The synergistic association between vitamin D and vitamin K with incident hypertension (Van Ballegooijen et al.)

A group of Dutch scientists from the Department of Health Sciences of the VU University Amsterdam conducted research on the synergistic effect of vitamin D and vitamin K in lowering blood pressure and reducing the risk of hypertension. They have shared their observations with the audience of the 26th Scientific Meeting of the International Society of Hypertension in Seoul (ISH 2016), and a summary of this very interesting oral presentation has recently been published in the Journal of Hypertension.1

Vitamins D and K have a wide range of versatile homeostatic capacities at the organ, tissue, and cellular levels, and their involvement in calcium homeostasis and cardiovascular health is well described. Nonetheless, the role of both vitamins in correlation to hypertension has not been studied before. The aim of this research was to assess whether serum 25-hydroxyvitamin D [25(OH)D] levels and dephosphorylated, uncarboxylated matrix Gla protein (dp-ucMGP) levels – an established marker of vitamin K2 status – are associated with incident hypertension among older adults in the Netherlands.

In order to perform their study the authors used data from the Longitudinal Aging Study Amsterdam (LASA), a population-based, prospective cohort with baseline measurements obtained between 2002 and 2003 and 3 follow-up exams. The level of 25(OH)D and dp-ucMGP was measured  in serum samples from 257 men and women, aged 55 to 65 years free of prevalent cardiovascular disease, hypertension and use of anti-hypertensive medication.  The correlation between incident hypertension and the level of vitamin D3 and K2 deficiency marker was evaluated through 2012. During a median follow-up of 6.1 years, 52% of the cohort developed hypertension. The low level of 25(OH)D < 50 nmol/L and high vitamin K deficiency ( dp-ucMGP ≥310 nmol/L) was associated with a greater hazard ratio for incident hypertension.

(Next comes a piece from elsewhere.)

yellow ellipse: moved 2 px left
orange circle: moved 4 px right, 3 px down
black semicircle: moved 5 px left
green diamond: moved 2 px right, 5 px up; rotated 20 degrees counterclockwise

“Experimental and epidemiological studies suggest that vitamin D deficiency is correlated with the risk of high blood pressure, however some other studies show that supplementation with vitamin D alone is ineffective as an agent for decreasing hypertension,” says Dr. Katarzyna Maresz, president of the International Science and Health Foundation. “Synergistic supplementation of chronic kidney disease (CKD) patients with vitamin D3 and K2 is beneficial for their cardiovascular system2, so both vitamins (D3 and K2) might also be efficient to influence the blood pressure. Randomized controlled trials should be planned to evaluate this hypothesis.”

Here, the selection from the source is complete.